第13話『相対する二人』

 アスカとヒバリはホームセンターに来ていた。

 アクアリウムを趣味としていたアスカは、休日によくここを訪れては生体やら水草やらを買い揃えに訪れていた。

 今回はヒバリの同伴のもと、今日もいつものように買い物をしていると、店内で見覚えのある人物が目に入った。どうも浮かない表情の、


「あ、田中さん」


 不意に彼が店の奥に紛れていくのが目に映った。

 手を骨折して以来、会社の同僚と出会う機会がなかった彼女は声を掛けようと、彼の背にゆっくりと近づく。


「田中さん、こんにちは」

「!? えっ……っとあの、お久しぶりです」


 振り返った彼は、何かを恐れているかのように動揺していた。

 何事もなかったかのように振る舞う彼に違和感を覚えたアスカだったが、特に気にすることなく言葉を返す。

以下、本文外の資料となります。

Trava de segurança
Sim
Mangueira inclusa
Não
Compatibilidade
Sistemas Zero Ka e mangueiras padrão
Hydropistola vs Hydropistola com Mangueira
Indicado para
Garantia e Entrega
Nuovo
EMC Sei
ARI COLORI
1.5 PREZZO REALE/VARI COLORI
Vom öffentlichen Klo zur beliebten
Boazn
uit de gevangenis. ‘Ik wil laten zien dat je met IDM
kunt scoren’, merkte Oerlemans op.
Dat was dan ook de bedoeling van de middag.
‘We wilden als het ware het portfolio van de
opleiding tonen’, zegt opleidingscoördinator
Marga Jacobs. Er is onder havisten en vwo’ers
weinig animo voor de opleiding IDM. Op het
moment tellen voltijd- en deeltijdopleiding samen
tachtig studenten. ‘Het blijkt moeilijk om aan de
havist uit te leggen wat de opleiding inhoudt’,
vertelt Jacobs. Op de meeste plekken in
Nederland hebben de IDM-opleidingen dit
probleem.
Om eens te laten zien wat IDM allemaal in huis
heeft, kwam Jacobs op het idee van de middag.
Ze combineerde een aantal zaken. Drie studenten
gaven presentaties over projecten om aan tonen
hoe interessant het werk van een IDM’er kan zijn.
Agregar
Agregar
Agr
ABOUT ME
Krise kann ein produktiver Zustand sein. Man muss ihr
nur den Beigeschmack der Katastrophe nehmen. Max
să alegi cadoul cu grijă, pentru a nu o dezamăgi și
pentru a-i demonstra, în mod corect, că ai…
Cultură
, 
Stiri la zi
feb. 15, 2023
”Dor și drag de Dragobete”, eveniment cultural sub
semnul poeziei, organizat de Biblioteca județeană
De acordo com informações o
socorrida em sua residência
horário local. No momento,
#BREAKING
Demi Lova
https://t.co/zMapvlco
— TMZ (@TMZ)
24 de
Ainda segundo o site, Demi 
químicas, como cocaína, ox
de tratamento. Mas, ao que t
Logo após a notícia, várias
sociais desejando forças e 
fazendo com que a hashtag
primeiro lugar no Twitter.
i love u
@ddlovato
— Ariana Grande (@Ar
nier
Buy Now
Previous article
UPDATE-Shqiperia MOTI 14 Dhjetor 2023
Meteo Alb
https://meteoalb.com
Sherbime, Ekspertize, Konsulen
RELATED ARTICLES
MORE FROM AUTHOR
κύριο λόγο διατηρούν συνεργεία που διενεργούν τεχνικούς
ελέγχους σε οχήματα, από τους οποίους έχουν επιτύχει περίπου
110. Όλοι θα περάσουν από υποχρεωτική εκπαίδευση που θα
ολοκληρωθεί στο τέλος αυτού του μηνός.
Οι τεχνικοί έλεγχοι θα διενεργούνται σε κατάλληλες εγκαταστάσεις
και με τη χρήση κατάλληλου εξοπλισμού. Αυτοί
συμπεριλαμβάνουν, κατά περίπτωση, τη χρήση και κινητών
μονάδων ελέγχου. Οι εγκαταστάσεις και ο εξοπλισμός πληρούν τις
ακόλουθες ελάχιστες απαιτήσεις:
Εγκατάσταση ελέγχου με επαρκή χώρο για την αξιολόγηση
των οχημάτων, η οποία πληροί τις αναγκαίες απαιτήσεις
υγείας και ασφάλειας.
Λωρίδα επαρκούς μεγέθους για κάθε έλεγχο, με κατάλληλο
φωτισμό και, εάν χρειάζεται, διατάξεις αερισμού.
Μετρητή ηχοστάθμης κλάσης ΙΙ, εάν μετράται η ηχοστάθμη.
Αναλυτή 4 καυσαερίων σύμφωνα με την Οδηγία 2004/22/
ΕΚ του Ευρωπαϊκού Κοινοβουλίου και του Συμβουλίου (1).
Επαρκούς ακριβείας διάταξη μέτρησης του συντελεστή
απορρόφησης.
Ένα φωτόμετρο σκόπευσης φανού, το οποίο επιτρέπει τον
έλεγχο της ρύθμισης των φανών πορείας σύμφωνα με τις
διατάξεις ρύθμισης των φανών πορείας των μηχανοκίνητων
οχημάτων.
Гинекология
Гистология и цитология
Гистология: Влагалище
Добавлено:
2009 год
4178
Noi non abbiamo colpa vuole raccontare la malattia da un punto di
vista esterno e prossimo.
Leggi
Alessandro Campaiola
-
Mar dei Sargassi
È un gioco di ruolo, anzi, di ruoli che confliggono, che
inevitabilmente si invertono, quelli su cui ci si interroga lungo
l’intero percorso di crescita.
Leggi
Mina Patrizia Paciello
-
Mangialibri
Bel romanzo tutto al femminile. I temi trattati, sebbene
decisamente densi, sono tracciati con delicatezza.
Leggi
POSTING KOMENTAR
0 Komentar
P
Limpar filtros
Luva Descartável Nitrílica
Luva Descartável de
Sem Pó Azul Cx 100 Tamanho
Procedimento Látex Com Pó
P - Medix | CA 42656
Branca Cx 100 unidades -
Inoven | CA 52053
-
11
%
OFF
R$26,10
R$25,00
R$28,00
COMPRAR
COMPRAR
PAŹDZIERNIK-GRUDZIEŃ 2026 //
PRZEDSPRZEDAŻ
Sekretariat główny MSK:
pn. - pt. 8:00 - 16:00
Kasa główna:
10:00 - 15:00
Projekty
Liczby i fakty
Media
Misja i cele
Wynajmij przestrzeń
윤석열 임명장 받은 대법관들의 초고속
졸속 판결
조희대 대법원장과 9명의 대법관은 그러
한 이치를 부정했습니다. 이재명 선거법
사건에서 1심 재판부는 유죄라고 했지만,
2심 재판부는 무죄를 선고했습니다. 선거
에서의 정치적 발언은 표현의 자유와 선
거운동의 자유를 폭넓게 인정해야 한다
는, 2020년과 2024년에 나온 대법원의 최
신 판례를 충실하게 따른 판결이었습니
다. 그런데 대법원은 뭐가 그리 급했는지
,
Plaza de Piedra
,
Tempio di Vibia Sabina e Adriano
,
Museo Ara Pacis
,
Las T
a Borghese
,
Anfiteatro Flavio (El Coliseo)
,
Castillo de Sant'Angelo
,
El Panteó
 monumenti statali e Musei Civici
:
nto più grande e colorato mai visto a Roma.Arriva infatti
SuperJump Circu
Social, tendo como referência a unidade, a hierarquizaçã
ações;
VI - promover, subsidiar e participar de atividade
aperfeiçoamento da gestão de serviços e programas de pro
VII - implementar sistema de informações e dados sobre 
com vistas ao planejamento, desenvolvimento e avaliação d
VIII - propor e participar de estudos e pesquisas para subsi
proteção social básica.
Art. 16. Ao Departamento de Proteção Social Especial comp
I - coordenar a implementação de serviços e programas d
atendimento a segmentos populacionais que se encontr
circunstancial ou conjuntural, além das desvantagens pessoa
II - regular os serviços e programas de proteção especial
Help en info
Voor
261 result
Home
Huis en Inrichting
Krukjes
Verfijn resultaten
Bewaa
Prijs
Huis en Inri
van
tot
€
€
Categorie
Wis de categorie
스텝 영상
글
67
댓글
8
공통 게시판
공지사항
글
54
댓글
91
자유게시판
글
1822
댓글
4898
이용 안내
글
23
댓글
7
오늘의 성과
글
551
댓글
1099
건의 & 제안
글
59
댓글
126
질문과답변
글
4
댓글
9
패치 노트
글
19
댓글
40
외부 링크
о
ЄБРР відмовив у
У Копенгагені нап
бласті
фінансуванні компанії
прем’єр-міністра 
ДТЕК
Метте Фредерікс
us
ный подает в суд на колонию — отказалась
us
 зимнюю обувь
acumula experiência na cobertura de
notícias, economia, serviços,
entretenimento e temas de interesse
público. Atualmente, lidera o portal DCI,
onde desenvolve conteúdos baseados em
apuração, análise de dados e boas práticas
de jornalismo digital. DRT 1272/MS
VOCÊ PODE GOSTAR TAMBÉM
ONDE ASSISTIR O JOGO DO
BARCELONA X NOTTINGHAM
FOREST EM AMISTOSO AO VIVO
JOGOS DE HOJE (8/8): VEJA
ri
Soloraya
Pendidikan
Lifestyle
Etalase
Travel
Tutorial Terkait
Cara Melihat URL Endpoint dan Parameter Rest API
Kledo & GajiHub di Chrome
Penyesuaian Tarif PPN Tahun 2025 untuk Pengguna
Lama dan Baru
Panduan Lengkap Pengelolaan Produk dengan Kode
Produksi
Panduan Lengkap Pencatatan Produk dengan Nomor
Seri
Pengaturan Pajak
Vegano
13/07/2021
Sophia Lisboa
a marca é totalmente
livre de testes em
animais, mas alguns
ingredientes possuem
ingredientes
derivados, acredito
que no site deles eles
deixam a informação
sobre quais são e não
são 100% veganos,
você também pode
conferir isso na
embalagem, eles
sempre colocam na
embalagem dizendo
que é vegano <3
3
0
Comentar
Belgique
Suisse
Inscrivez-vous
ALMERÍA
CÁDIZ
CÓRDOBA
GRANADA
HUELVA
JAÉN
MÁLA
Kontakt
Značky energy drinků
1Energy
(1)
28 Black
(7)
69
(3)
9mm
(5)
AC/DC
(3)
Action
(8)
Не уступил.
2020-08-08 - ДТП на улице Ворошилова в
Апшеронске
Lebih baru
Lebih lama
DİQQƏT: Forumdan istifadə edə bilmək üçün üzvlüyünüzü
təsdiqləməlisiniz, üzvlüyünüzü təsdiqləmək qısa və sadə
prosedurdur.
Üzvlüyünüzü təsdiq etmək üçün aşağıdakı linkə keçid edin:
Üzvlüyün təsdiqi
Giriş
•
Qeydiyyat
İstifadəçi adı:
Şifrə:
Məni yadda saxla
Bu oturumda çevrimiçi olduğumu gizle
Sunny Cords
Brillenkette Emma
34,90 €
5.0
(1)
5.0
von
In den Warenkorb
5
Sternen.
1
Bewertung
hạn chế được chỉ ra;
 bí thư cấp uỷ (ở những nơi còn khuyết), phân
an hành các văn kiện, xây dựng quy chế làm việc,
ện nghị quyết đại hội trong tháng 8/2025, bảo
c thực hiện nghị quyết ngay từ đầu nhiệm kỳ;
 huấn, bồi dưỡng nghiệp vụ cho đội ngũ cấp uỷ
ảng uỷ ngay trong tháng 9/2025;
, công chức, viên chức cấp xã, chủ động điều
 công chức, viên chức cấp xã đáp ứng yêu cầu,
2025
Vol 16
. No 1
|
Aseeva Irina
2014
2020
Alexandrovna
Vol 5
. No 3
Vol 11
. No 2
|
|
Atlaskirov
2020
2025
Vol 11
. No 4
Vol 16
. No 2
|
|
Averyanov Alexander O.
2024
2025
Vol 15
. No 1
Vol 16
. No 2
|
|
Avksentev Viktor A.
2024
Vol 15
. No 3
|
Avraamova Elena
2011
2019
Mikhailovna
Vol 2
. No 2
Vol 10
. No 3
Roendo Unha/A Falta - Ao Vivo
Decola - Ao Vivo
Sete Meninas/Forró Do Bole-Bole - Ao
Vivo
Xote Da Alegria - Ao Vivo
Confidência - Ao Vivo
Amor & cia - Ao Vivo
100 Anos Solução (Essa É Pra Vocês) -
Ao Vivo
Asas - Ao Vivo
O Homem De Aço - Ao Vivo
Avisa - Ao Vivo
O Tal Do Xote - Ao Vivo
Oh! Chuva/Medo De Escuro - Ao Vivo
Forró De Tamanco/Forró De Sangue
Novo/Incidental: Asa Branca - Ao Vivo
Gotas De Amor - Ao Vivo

 彼が彼であることには変わりがないが、どこか他人行儀なところが目についた。

 それに少し痩せていた。


「あの腕を怪我なさったとか聞いたのですが、大丈夫ですか」

「はい、なんとか。あと少しで治るそうで。田中さんの方は……」

「僕の方なら大丈夫です」


 彼はキョロキョロとしながら答える。

 ヒバリはそんな矢先、ふと彼と目が合ったような気がして見つめ返すと、咄嗟に

彼は顔を逸らしたような挙動をした。


「お買い物ですか?」

「はい、ちょっと妻に頼まれちゃって。じゃあ、僕はこれで」

「あっ……はい」


 彼はそれだけ言うと、踵を返し、そそくさと立ち去ってしまった。唐突に別れを告げられたアスカはその背を見送り、佇むことしかできない。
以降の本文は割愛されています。